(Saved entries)
★ ★ ★ ★

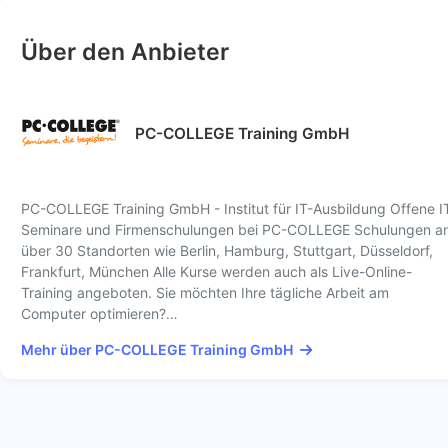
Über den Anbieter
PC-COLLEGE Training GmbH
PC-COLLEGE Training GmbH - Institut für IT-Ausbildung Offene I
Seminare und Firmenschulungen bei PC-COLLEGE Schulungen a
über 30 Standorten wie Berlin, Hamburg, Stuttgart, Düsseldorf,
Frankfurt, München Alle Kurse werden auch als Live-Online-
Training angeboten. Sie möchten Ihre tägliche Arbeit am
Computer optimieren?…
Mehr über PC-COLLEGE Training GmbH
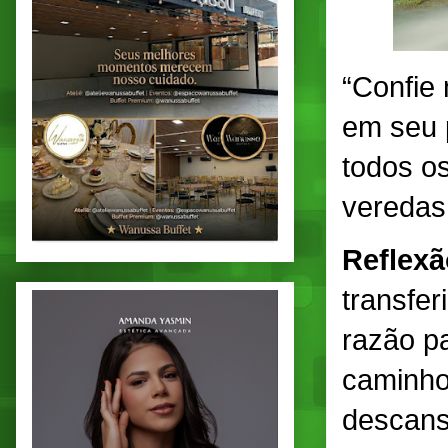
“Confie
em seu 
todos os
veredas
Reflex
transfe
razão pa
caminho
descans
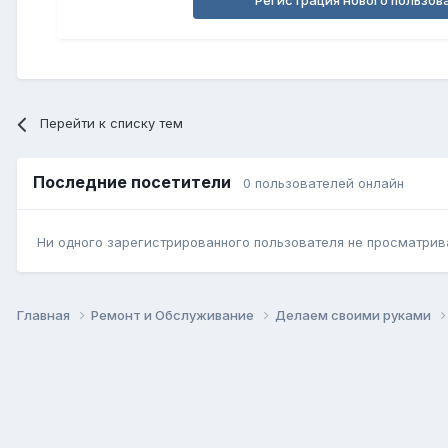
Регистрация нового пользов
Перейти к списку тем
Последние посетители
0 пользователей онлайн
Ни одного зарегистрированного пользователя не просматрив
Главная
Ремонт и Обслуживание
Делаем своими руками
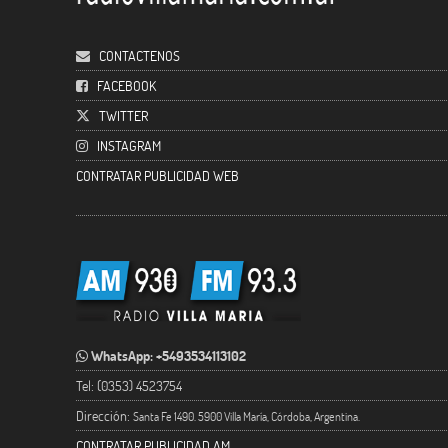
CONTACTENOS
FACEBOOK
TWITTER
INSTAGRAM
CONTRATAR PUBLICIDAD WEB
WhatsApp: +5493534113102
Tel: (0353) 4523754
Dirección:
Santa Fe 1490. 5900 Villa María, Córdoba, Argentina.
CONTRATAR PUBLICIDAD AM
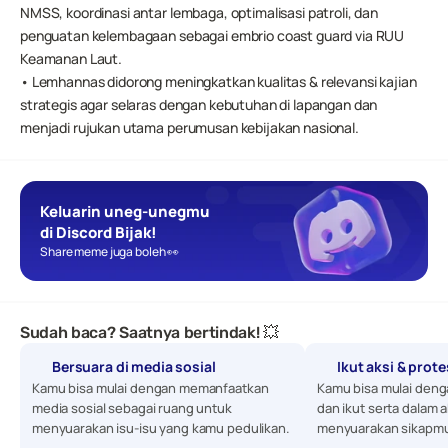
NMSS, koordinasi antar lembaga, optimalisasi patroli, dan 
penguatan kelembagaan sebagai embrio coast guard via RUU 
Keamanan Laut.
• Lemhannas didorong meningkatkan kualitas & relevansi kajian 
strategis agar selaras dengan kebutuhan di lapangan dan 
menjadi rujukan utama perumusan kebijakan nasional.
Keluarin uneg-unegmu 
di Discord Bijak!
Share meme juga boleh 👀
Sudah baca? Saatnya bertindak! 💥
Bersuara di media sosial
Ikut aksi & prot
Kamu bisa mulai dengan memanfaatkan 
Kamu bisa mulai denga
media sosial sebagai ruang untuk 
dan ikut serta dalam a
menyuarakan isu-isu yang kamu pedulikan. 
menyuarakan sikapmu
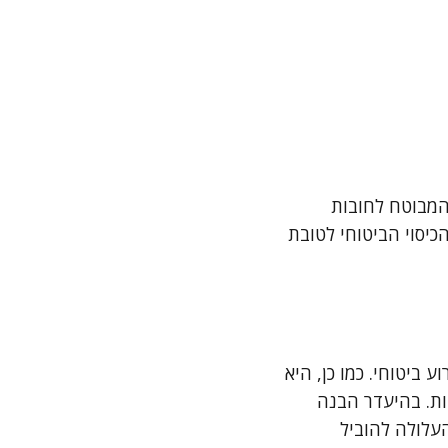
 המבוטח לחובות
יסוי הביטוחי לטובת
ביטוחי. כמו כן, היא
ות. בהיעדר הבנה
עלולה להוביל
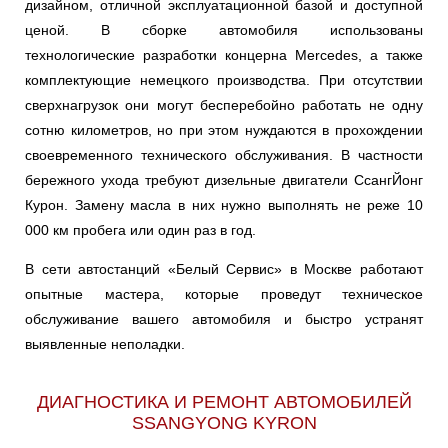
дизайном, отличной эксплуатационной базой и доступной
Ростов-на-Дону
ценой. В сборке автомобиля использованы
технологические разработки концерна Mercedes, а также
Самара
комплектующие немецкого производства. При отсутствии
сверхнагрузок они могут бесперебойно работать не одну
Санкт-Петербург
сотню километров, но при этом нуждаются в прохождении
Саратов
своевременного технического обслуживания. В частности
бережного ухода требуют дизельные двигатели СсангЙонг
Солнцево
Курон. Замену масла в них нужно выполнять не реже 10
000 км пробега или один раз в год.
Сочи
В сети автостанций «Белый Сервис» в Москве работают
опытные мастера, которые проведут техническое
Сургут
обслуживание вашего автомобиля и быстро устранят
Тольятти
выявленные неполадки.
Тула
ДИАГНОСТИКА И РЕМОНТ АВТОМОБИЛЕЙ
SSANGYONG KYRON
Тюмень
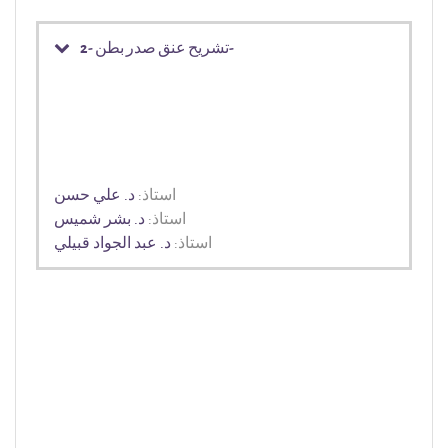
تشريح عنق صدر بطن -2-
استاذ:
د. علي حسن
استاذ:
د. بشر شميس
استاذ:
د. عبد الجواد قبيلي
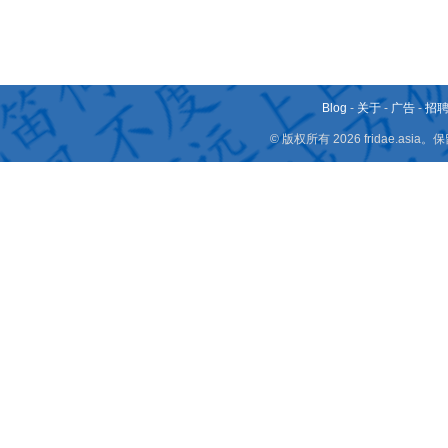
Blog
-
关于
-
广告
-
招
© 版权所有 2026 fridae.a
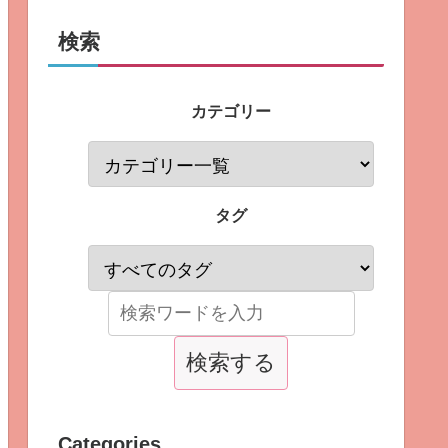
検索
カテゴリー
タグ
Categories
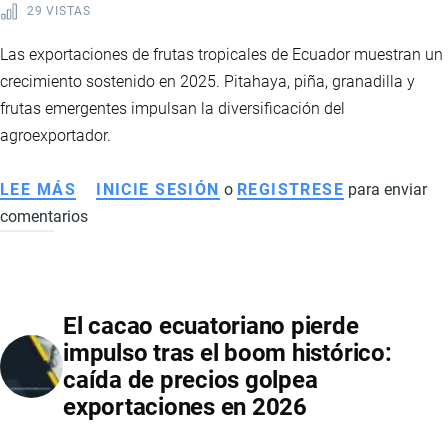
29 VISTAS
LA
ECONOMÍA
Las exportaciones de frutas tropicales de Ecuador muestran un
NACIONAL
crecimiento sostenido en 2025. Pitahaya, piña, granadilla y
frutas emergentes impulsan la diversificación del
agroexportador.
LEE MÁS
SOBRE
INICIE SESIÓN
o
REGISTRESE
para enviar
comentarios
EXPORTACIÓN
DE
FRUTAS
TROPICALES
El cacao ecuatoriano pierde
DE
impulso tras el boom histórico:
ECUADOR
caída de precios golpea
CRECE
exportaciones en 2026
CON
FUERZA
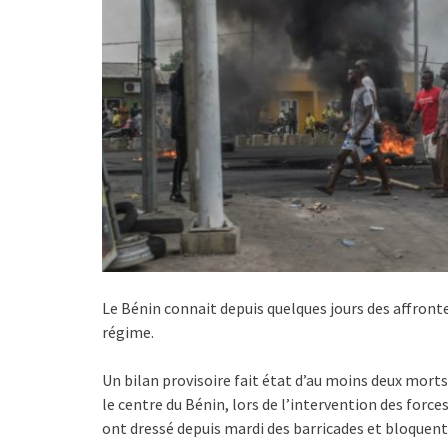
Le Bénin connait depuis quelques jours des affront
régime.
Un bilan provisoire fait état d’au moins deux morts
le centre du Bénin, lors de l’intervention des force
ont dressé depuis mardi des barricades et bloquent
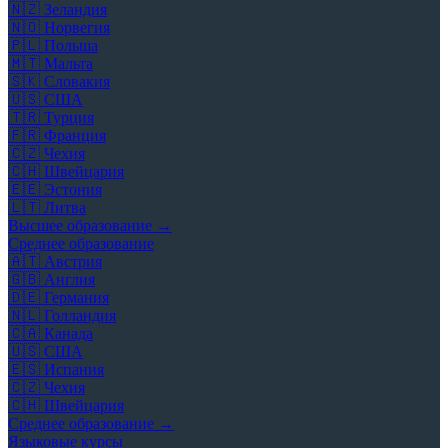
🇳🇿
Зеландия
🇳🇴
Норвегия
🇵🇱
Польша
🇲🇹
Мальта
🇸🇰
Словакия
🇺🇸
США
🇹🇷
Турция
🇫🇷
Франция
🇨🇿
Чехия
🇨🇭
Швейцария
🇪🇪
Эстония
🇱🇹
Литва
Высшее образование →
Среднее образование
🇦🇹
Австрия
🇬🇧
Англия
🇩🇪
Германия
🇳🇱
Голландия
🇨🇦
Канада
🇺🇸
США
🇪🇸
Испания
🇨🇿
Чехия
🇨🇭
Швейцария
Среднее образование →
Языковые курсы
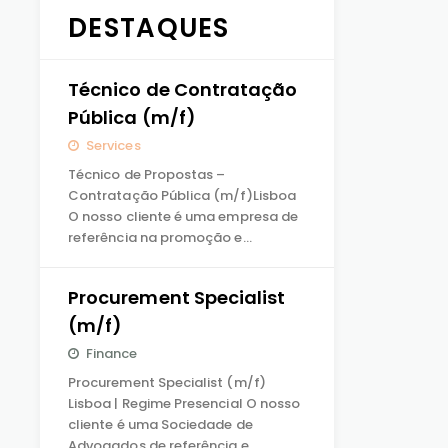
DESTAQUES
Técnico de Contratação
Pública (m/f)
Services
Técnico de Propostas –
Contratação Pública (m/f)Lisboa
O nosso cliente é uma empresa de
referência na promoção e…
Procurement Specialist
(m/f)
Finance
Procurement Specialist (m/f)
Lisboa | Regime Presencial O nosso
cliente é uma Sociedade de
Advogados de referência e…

★ ★ ★ ★

- **DIRECTIONS**
Wherever the word "Bénin" appears in a line of the data, copy that line.

- **EXPECTED OUTPUT**
Le Bénin connait depuis quelques jours des affront
le centre du Bénin, lors de l’intervention des force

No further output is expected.